● TASK PROMPT: Work out how many lines of the data hold the string "может", and reply with that number alone.

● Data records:
..............................

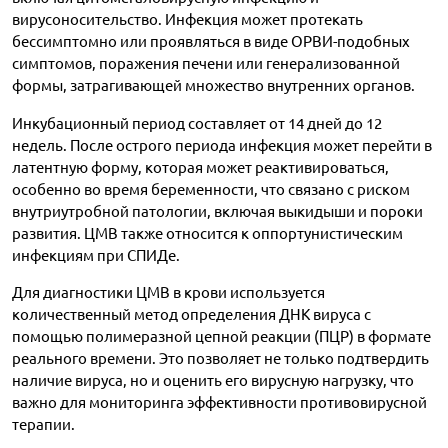
вирусоносительство. Инфекция может протекать
бессимптомно или проявляться в виде ОРВИ-подобных
симптомов, поражения печени или генерализованной
формы, затрагивающей множество внутренних органов.
Инкубационный период составляет от 14 дней до 12
недель. После острого периода инфекция может перейти в
латентную форму, которая может реактивироваться,
особенно во время беременности, что связано с риском
внутриутробной патологии, включая выкидыши и пороки
развития. ЦМВ также относится к оппортунистическим
инфекциям при СПИДе.
Для диагностики ЦМВ в крови используется
количественный метод определения ДНК вируса с
помощью полимеразной цепной реакции (ПЦР) в формате
реального времени. Это позволяет не только подтвердить
наличие вируса, но и оценить его вирусную нагрузку, что
важно для мониторинга эффективности противовирусной
терапии.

..............................

● EXERCISE RESULT: 3